> [ASSIGNMENT]
Could you say how many lines in the records include "value"? Please give the number by itself.

> [EXCERPTED RECORDS]
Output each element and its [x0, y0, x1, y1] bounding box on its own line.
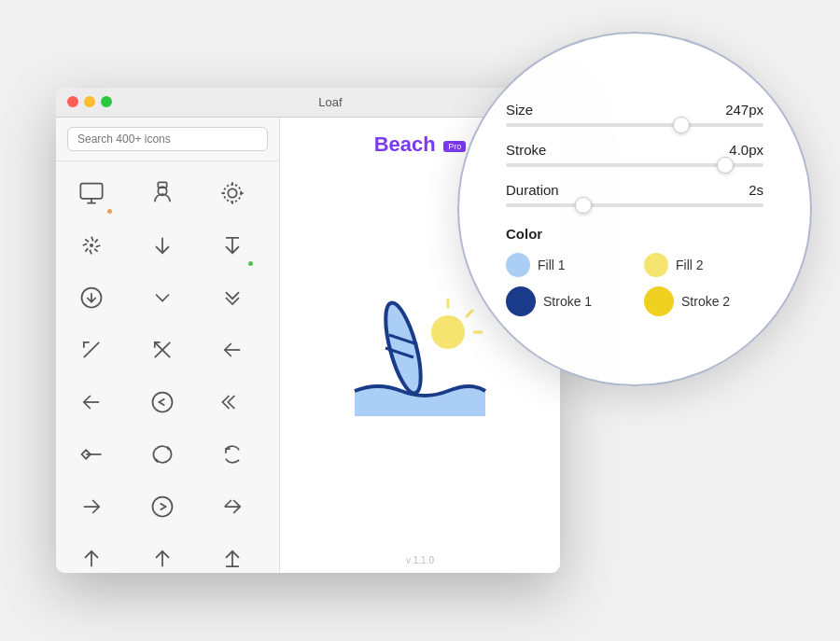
color-grid: Fill 1 Fill 2 Stroke 1 Stroke 2 — [506, 253, 763, 316]
svg-point-7 — [91, 244, 92, 245]
fill2-label: Fill 2 — [676, 258, 704, 272]
list-item[interactable] — [134, 273, 190, 322]
list-item[interactable] — [63, 326, 119, 374]
list-item[interactable] — [63, 378, 119, 426]
fill2-item: Fill 2 — [644, 253, 763, 277]
color-section: Color Fill 1 Fill 2 Stroke 1 — [506, 226, 763, 316]
size-value: 247px — [725, 102, 763, 118]
stroke1-label: Stroke 1 — [543, 294, 592, 309]
list-item[interactable] — [63, 169, 119, 217]
svg-point-18 — [152, 392, 172, 411]
stroke2-swatch[interactable] — [644, 286, 674, 316]
list-item[interactable] — [63, 273, 119, 322]
list-item[interactable] — [134, 326, 190, 374]
controls-panel: Size 247px Stroke 4.0px Duration 2s — [457, 32, 812, 386]
stroke-label: Stroke — [506, 142, 546, 158]
list-item[interactable] — [134, 482, 190, 531]
list-item[interactable] — [204, 326, 260, 374]
list-item[interactable] — [204, 378, 260, 426]
list-item[interactable] — [204, 535, 260, 573]
list-item[interactable] — [63, 221, 119, 270]
search-input[interactable] — [67, 127, 268, 151]
beach-icon — [336, 281, 504, 430]
list-item[interactable] — [63, 482, 119, 531]
list-item[interactable] — [204, 482, 260, 531]
svg-point-5 — [229, 188, 237, 197]
close-button[interactable] — [67, 96, 78, 107]
icon-title: Beach — [374, 132, 436, 156]
fill2-swatch[interactable] — [644, 253, 668, 277]
search-bar — [56, 118, 279, 161]
sidebar — [56, 118, 280, 573]
traffic-lights — [67, 96, 112, 107]
fill1-label: Fill 1 — [538, 258, 566, 272]
list-item[interactable] — [63, 535, 119, 573]
list-item[interactable] — [204, 169, 260, 217]
stroke1-swatch[interactable] — [506, 286, 536, 316]
version-label: v 1.1.0 — [399, 548, 441, 573]
pro-badge: Pro — [443, 141, 466, 152]
window-title: Loaf — [112, 95, 549, 109]
stroke-slider-track[interactable] — [506, 163, 763, 167]
svg-rect-0 — [80, 183, 102, 198]
stroke2-label: Stroke 2 — [681, 294, 730, 309]
svg-point-30 — [431, 315, 465, 349]
svg-rect-4 — [158, 182, 166, 188]
svg-point-6 — [224, 184, 242, 202]
list-item[interactable] — [204, 273, 260, 322]
duration-value: 2s — [749, 182, 763, 198]
list-item[interactable] — [134, 535, 190, 573]
list-item[interactable] — [204, 221, 260, 270]
duration-label: Duration — [506, 182, 559, 198]
duration-slider-track[interactable] — [506, 203, 763, 207]
stroke-slider-thumb[interactable] — [717, 157, 734, 174]
svg-point-21 — [152, 496, 172, 516]
fill1-item: Fill 1 — [506, 253, 625, 277]
list-item[interactable] — [134, 378, 190, 426]
svg-line-13 — [84, 341, 99, 356]
minimize-button[interactable] — [84, 96, 95, 107]
color-section-title: Color — [506, 226, 763, 242]
stroke-control: Stroke 4.0px — [506, 142, 763, 167]
list-item[interactable] — [63, 430, 119, 479]
size-control: Size 247px — [506, 102, 763, 127]
list-item[interactable] — [134, 169, 190, 217]
fullscreen-button[interactable] — [101, 96, 112, 107]
icon-grid — [56, 161, 279, 573]
size-label: Size — [506, 102, 533, 118]
stroke-value: 4.0px — [729, 142, 763, 158]
duration-slider-thumb[interactable] — [575, 197, 592, 214]
fill1-swatch[interactable] — [506, 253, 530, 277]
list-item[interactable] — [134, 430, 190, 479]
stroke2-item: Stroke 2 — [644, 286, 763, 316]
stroke1-item: Stroke 1 — [506, 286, 625, 316]
duration-control: Duration 2s — [506, 182, 763, 207]
list-item[interactable] — [204, 430, 260, 479]
size-slider-thumb[interactable] — [673, 117, 690, 133]
svg-line-32 — [467, 311, 472, 316]
size-slider-track[interactable] — [506, 123, 763, 127]
list-item[interactable] — [134, 221, 190, 270]
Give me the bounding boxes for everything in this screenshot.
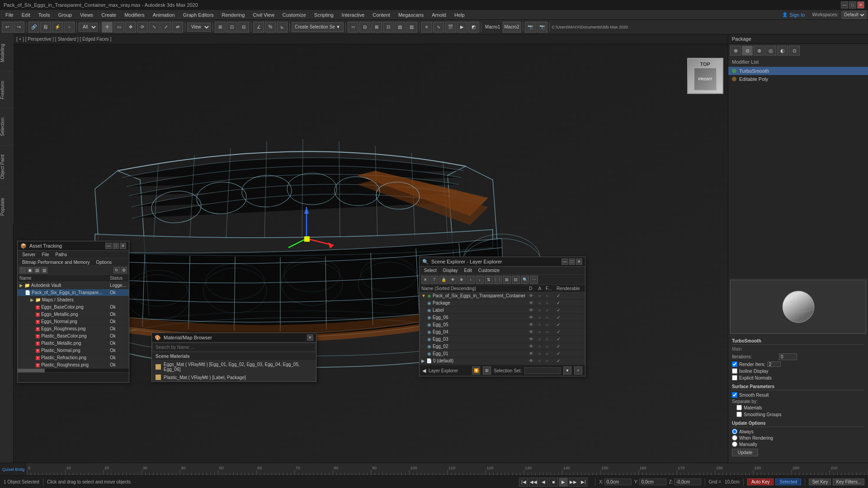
- spinner-snap-btn[interactable]: ⊾: [277, 22, 288, 33]
- menu-animation[interactable]: Animation: [149, 11, 179, 19]
- y-input[interactable]: [639, 479, 666, 485]
- se-row-2[interactable]: ◉Label👁○○✓: [420, 307, 585, 314]
- at-menu-paths[interactable]: Paths: [53, 252, 70, 258]
- render-setup-btn[interactable]: 🎬: [445, 22, 456, 33]
- se-expand-btn[interactable]: ⊞: [503, 276, 511, 284]
- se-down-btn[interactable]: ↓: [476, 276, 484, 284]
- align3-btn[interactable]: ⊡: [383, 22, 394, 33]
- create-selection-btn[interactable]: Create Selection Se ▼: [292, 22, 344, 32]
- ts-iterations-input[interactable]: [779, 353, 797, 360]
- at-row-1[interactable]: 📄Pack_of_Six_Eggs_in_Transpare...Ok: [18, 289, 129, 296]
- rp-tab-hierarchy[interactable]: ⊗: [754, 46, 764, 56]
- rp-tab-motion[interactable]: ◎: [765, 46, 776, 56]
- align2-btn[interactable]: ⊠: [371, 22, 382, 33]
- menu-megascans[interactable]: Megascans: [395, 11, 427, 19]
- menu-views[interactable]: Views: [76, 11, 97, 19]
- se-collapse-btn[interactable]: ⊟: [512, 276, 520, 284]
- timeline-ruler[interactable]: [27, 463, 868, 475]
- bind-btn[interactable]: ⚡: [52, 22, 63, 33]
- at-row-4[interactable]: TEggs_Metallic.pngOk: [18, 311, 129, 318]
- at-row-5[interactable]: TEggs_Normal.pngOk: [18, 318, 129, 325]
- ts-isoline-check[interactable]: [732, 368, 737, 374]
- at-tool2[interactable]: ▣: [27, 267, 33, 273]
- menu-content[interactable]: Content: [369, 11, 394, 19]
- ts-always-radio[interactable]: [732, 429, 737, 434]
- at-row-7[interactable]: TPlastic_BaseColor.pngOk: [18, 333, 129, 340]
- redo-btn[interactable]: ↪: [14, 22, 24, 33]
- mod-item-editablepoly[interactable]: Editable Poly: [728, 75, 868, 83]
- ts-materials-check[interactable]: [736, 405, 742, 410]
- menu-civil-view[interactable]: Civil View: [249, 11, 278, 19]
- pb-key-next[interactable]: ▶|: [579, 478, 588, 487]
- align4-btn[interactable]: ▤: [395, 22, 406, 33]
- se-row-3[interactable]: ◉Egg_06👁○○✓: [420, 314, 585, 321]
- ts-when-rendering-radio[interactable]: [732, 435, 737, 441]
- at-row-10[interactable]: TPlastic_Refraction.pngOk: [18, 354, 129, 361]
- menu-tools[interactable]: Tools: [35, 11, 54, 19]
- rp-tab-utilities[interactable]: ⊙: [789, 46, 800, 56]
- menu-help[interactable]: Help: [451, 11, 468, 19]
- at-tool4[interactable]: ▥: [41, 267, 47, 273]
- se-menu-edit[interactable]: Edit: [462, 267, 475, 273]
- se-row-8[interactable]: ◉Egg_01👁○○✓: [420, 350, 585, 357]
- mb-material-1[interactable]: Plastic_Mat ( VRayMtl ) [Label, Package]: [152, 373, 316, 381]
- menu-group[interactable]: Group: [54, 11, 75, 19]
- se-menu-display[interactable]: Display: [440, 267, 461, 273]
- snap2-btn[interactable]: ⊡: [226, 22, 237, 33]
- se-menu-customize[interactable]: Customize: [476, 267, 502, 273]
- se-sel-add[interactable]: +: [574, 366, 582, 375]
- at-row-0[interactable]: ▶ 📁Autodesk VaultLogge...: [18, 282, 129, 289]
- nav-cube[interactable]: TOP FRONT: [687, 58, 723, 94]
- render2-btn[interactable]: 📷: [525, 22, 536, 33]
- snap3-btn[interactable]: ⊟: [238, 22, 249, 33]
- menu-modifiers[interactable]: Modifiers: [121, 11, 148, 19]
- mb-search-input[interactable]: [153, 343, 315, 352]
- se-freeze-btn[interactable]: ❄: [458, 276, 466, 284]
- menu-rendering[interactable]: Rendering: [218, 11, 249, 19]
- at-row-9[interactable]: TPlastic_Normal.pngOk: [18, 347, 129, 354]
- align-btn[interactable]: ⊟: [359, 22, 370, 33]
- pb-stop[interactable]: ■: [549, 478, 558, 487]
- scale2-btn[interactable]: ⤢: [160, 22, 171, 33]
- pb-play-back[interactable]: ◀: [539, 478, 548, 487]
- timeline-canvas[interactable]: [27, 463, 868, 475]
- mod-item-turbosmoothh[interactable]: TurboSmooth: [728, 67, 868, 75]
- workspaces-select[interactable]: Default: [842, 11, 866, 19]
- se-maximize-btn[interactable]: □: [569, 258, 575, 265]
- rotate-btn[interactable]: ⟳: [137, 22, 148, 33]
- activeshade-btn[interactable]: ◩: [468, 22, 479, 33]
- at-row-6[interactable]: TEggs_Roughness.pngOk: [18, 325, 129, 333]
- render3-btn[interactable]: 📷: [537, 22, 547, 33]
- create-sel-dropdown-icon[interactable]: ▼: [336, 24, 340, 29]
- se-delete-btn[interactable]: ✕: [421, 276, 429, 284]
- set-key-btn[interactable]: Set Key: [809, 479, 831, 485]
- rp-tab-display[interactable]: ◐: [777, 46, 788, 56]
- se-hide-btn[interactable]: 👁: [448, 276, 457, 284]
- at-menu-server[interactable]: Server: [19, 252, 38, 258]
- mb-close-btn[interactable]: ✕: [307, 334, 313, 341]
- snap-btn[interactable]: ⊞: [215, 22, 226, 33]
- undo-btn[interactable]: ↩: [2, 22, 13, 33]
- ts-render-iters-input[interactable]: [767, 361, 781, 367]
- se-cols-btn[interactable]: ⋮⋮: [494, 276, 502, 284]
- se-menu-select[interactable]: Select: [421, 267, 439, 273]
- se-row-5[interactable]: ◉Egg_04👁○○✓: [420, 328, 585, 336]
- at-header[interactable]: 📦 Asset Tracking — □ ✕: [18, 241, 129, 251]
- at-row-8[interactable]: TPlastic_Metallic.pngOk: [18, 340, 129, 347]
- se-find-btn[interactable]: 🔍: [521, 276, 529, 284]
- menu-arnold[interactable]: Arnold: [428, 11, 450, 19]
- at-refresh-btn[interactable]: ↻: [113, 267, 120, 273]
- scale-btn[interactable]: ⤡: [149, 22, 160, 33]
- maximize-btn[interactable]: □: [849, 1, 856, 9]
- close-btn[interactable]: ✕: [857, 1, 864, 9]
- menu-graph-editors[interactable]: Graph Editors: [179, 11, 217, 19]
- at-tool3[interactable]: ▤: [34, 267, 40, 273]
- at-maximize-btn[interactable]: □: [113, 243, 119, 249]
- region-select-btn[interactable]: ▭: [113, 22, 124, 33]
- layer-btn[interactable]: ≡: [421, 22, 432, 33]
- menu-interactive[interactable]: Interactive: [338, 11, 368, 19]
- se-minimize-btn[interactable]: —: [561, 258, 568, 265]
- mb-material-0[interactable]: Eggs_Mat ( VRayMtl ) [Egg_01, Egg_02, Eg…: [152, 361, 316, 373]
- signin-btn[interactable]: Sign In: [789, 12, 805, 18]
- se-filter-btn[interactable]: ⊤: [430, 276, 439, 284]
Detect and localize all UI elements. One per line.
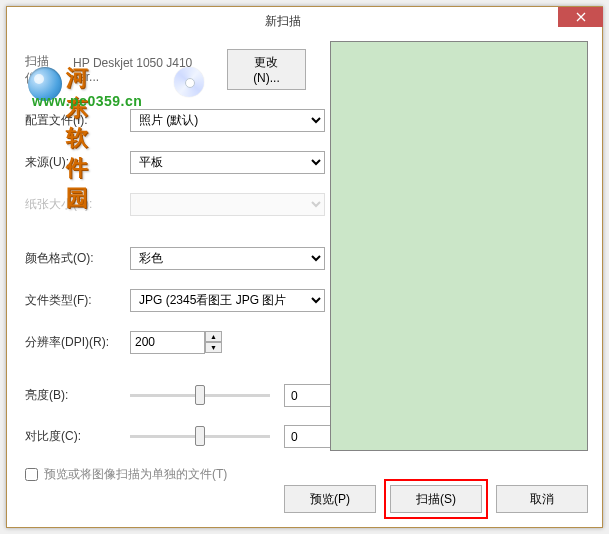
file-type-label: 文件类型(F):	[25, 292, 130, 309]
scan-button[interactable]: 扫描(S)	[390, 485, 482, 513]
dpi-label: 分辨率(DPI)(R):	[25, 334, 130, 351]
brightness-thumb[interactable]	[195, 385, 205, 405]
source-label: 来源(U):	[25, 154, 130, 171]
close-button[interactable]	[558, 7, 603, 27]
file-type-select[interactable]: JPG (2345看图王 JPG 图片	[130, 289, 325, 312]
profile-select[interactable]: 照片 (默认)	[130, 109, 325, 132]
paper-size-select	[130, 193, 325, 216]
profile-label: 配置文件(I):	[25, 112, 130, 129]
brightness-label: 亮度(B):	[25, 387, 130, 404]
separate-files-row: 预览或将图像扫描为单独的文件(T)	[25, 466, 584, 483]
paper-size-label: 纸张大小(E):	[25, 196, 130, 213]
button-bar: 预览(P) 扫描(S) 取消	[284, 485, 588, 513]
titlebar: 新扫描	[7, 7, 602, 35]
scanner-label: 扫描仪:	[25, 53, 63, 87]
dpi-up-button[interactable]: ▲	[205, 331, 222, 342]
window-title: 新扫描	[7, 13, 558, 30]
close-icon	[576, 12, 586, 22]
contrast-label: 对比度(C):	[25, 428, 130, 445]
contrast-slider[interactable]	[130, 435, 270, 438]
scanner-name: HP Deskjet 1050 J410 ser...	[73, 56, 217, 84]
dialog-content: 河东软件园 www.pc0359.cn 扫描仪: HP Deskjet 1050…	[7, 35, 602, 527]
color-format-select[interactable]: 彩色	[130, 247, 325, 270]
change-scanner-button[interactable]: 更改(N)...	[227, 49, 306, 90]
watermark-url: www.pc0359.cn	[32, 93, 142, 109]
preview-panel	[330, 41, 588, 451]
contrast-thumb[interactable]	[195, 426, 205, 446]
cancel-button[interactable]: 取消	[496, 485, 588, 513]
dpi-down-button[interactable]: ▼	[205, 342, 222, 353]
preview-button[interactable]: 预览(P)	[284, 485, 376, 513]
scan-dialog: 新扫描 河东软件园 www.pc0359.cn 扫描仪: HP Deskjet …	[6, 6, 603, 528]
dpi-input[interactable]	[130, 331, 205, 354]
separate-files-checkbox[interactable]	[25, 468, 38, 481]
separate-files-label: 预览或将图像扫描为单独的文件(T)	[44, 466, 227, 483]
source-select[interactable]: 平板	[130, 151, 325, 174]
color-format-label: 颜色格式(O):	[25, 250, 130, 267]
brightness-slider[interactable]	[130, 394, 270, 397]
dpi-spinner: ▲ ▼	[205, 331, 222, 353]
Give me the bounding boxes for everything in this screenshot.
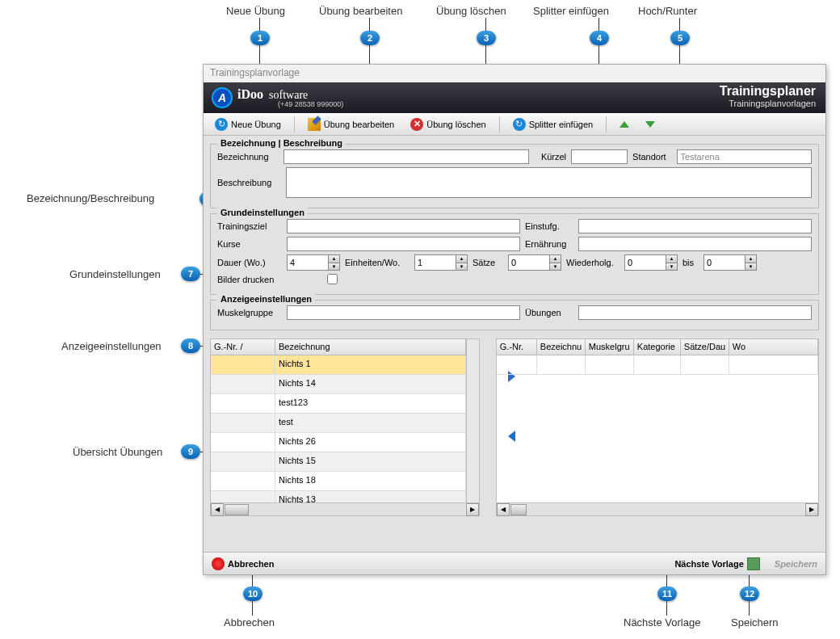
new-exercise-button[interactable]: ↻ Neue Übung	[208, 116, 288, 132]
einheiten-value[interactable]	[415, 255, 456, 270]
col[interactable]: Bezeichnu	[537, 339, 586, 355]
table-row[interactable]: Nichts 13	[211, 491, 466, 502]
tb-label: Übung löschen	[426, 120, 485, 129]
brand-name: iDoo	[237, 87, 263, 101]
spin-down[interactable]: ▼	[328, 263, 339, 271]
left-table: G.-Nr. / Bezeichnung Nichts 1Nichts 14te…	[210, 338, 480, 516]
bezeichnung-input[interactable]	[284, 149, 529, 164]
spin-up[interactable]: ▲	[666, 255, 677, 263]
wdh-value[interactable]	[625, 255, 666, 270]
table-row[interactable]: Nichts 1	[211, 355, 466, 375]
spin-down[interactable]: ▼	[549, 263, 561, 271]
hscrollbar[interactable]: ◀ ▶	[211, 502, 479, 515]
kuerzel-input[interactable]	[571, 149, 628, 164]
arrow-down-icon	[645, 121, 655, 128]
table-row[interactable]	[497, 355, 818, 375]
einheiten-spinner[interactable]: ▲▼	[414, 254, 468, 271]
callout-bubble-4: 4	[590, 31, 609, 45]
left-table-body[interactable]: Nichts 1Nichts 14test123testNichts 26Nic…	[211, 355, 466, 502]
einstufg-label: Einstufg.	[525, 221, 573, 231]
bis-spinner[interactable]: ▲▼	[704, 254, 757, 271]
dauer-value[interactable]	[288, 255, 328, 270]
col[interactable]: Wo	[729, 339, 818, 355]
table-row[interactable]: Nichts 26	[211, 433, 466, 452]
edit-icon	[308, 118, 321, 131]
spin-down[interactable]: ▼	[456, 263, 467, 271]
next-template-button[interactable]: Nächste Vorlage	[674, 557, 759, 570]
scroll-right-icon[interactable]: ▶	[805, 503, 818, 516]
saetze-value[interactable]	[509, 255, 549, 270]
scroll-right-icon[interactable]: ▶	[466, 503, 479, 516]
scroll-left-icon[interactable]: ◀	[497, 503, 510, 516]
einstufg-input[interactable]	[578, 219, 812, 233]
table-row[interactable]: Nichts 14	[211, 375, 466, 394]
move-up-button[interactable]	[613, 120, 636, 129]
col[interactable]: Kategorie	[634, 339, 681, 355]
line	[598, 18, 599, 31]
wdh-spinner[interactable]: ▲▼	[624, 254, 678, 271]
trainingsziel-label: Trainingsziel	[217, 221, 282, 231]
spin-down[interactable]: ▼	[666, 263, 677, 271]
cancel-button[interactable]: Abbrechen	[212, 557, 274, 570]
line	[259, 18, 260, 31]
col-gnr[interactable]: G.-Nr. /	[211, 339, 275, 355]
bis-value[interactable]	[704, 255, 745, 270]
table-row[interactable]: test	[211, 414, 466, 433]
col-bezeichnung[interactable]: Bezeichnung	[275, 339, 466, 355]
bilder-label: Bilder drucken	[217, 275, 282, 284]
table-row[interactable]: Nichts 18	[211, 472, 466, 491]
einheiten-label: Einheiten/Wo.	[345, 258, 410, 267]
table-row[interactable]: test123	[211, 394, 466, 414]
wdh-label: Wiederholg.	[566, 258, 620, 267]
callout-bubble-3: 3	[477, 31, 496, 45]
callout-label-6: Bezeichnung/Beschreibung	[27, 192, 154, 204]
spin-up[interactable]: ▲	[328, 255, 339, 263]
right-table-body[interactable]	[497, 355, 818, 502]
callout-label-11: Nächste Vorlage	[624, 616, 700, 628]
delete-exercise-button[interactable]: ✕ Übung löschen	[404, 116, 492, 132]
beschreibung-textarea[interactable]	[286, 167, 812, 198]
cancel-label: Abbrechen	[228, 559, 274, 569]
standort-input[interactable]	[677, 149, 812, 164]
line	[749, 601, 750, 616]
brand-sub: software	[269, 89, 308, 101]
muskelgruppe-input[interactable]	[287, 305, 520, 320]
header-bar: A iDoo software (+49 28538 999000) Train…	[204, 82, 825, 113]
table-row[interactable]: Nichts 15	[211, 452, 466, 472]
spin-down[interactable]: ▼	[745, 263, 756, 271]
spin-up[interactable]: ▲	[745, 255, 756, 263]
refresh-icon: ↻	[513, 118, 526, 131]
callout-label-12: Speichern	[731, 616, 779, 628]
edit-exercise-button[interactable]: Übung bearbeiten	[301, 116, 401, 132]
uebungen-input[interactable]	[578, 305, 812, 320]
spin-up[interactable]: ▲	[456, 255, 467, 263]
next-label: Nächste Vorlage	[674, 559, 743, 569]
spin-up[interactable]: ▲	[549, 255, 561, 263]
trainingsziel-input[interactable]	[287, 219, 520, 233]
kurse-input[interactable]	[287, 237, 520, 251]
move-down-button[interactable]	[639, 120, 662, 129]
line	[252, 601, 253, 616]
saetze-spinner[interactable]: ▲▼	[508, 254, 561, 271]
save-button[interactable]: Speichern	[775, 559, 817, 569]
delete-icon: ✕	[410, 118, 423, 131]
insert-splitter-button[interactable]: ↻ Splitter einfügen	[506, 116, 600, 132]
bilder-checkbox[interactable]	[327, 274, 338, 284]
ernaehrung-input[interactable]	[578, 237, 812, 251]
dauer-spinner[interactable]: ▲▼	[287, 254, 340, 271]
callout-label-9: Übersicht Übungen	[73, 446, 162, 458]
separator	[606, 116, 607, 132]
col[interactable]: G.-Nr.	[497, 339, 537, 355]
beschreibung-label: Beschreibung	[217, 178, 281, 187]
callout-label-8: Anzeigeeinstellungen	[61, 340, 162, 352]
vscrollbar[interactable]	[466, 339, 479, 502]
separator	[499, 116, 500, 132]
hscrollbar[interactable]: ◀ ▶	[497, 502, 818, 515]
col[interactable]: Muskelgru	[586, 339, 634, 355]
col[interactable]: Sätze/Dau	[681, 339, 729, 355]
arrow-up-icon	[620, 121, 629, 128]
callout-label-10: Abbrechen	[224, 616, 275, 628]
right-table: G.-Nr. Bezeichnu Muskelgru Kategorie Sät…	[496, 338, 819, 516]
ernaehrung-label: Ernährung	[525, 239, 573, 249]
scroll-left-icon[interactable]: ◀	[211, 503, 224, 516]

> [TASK ANSWER]
8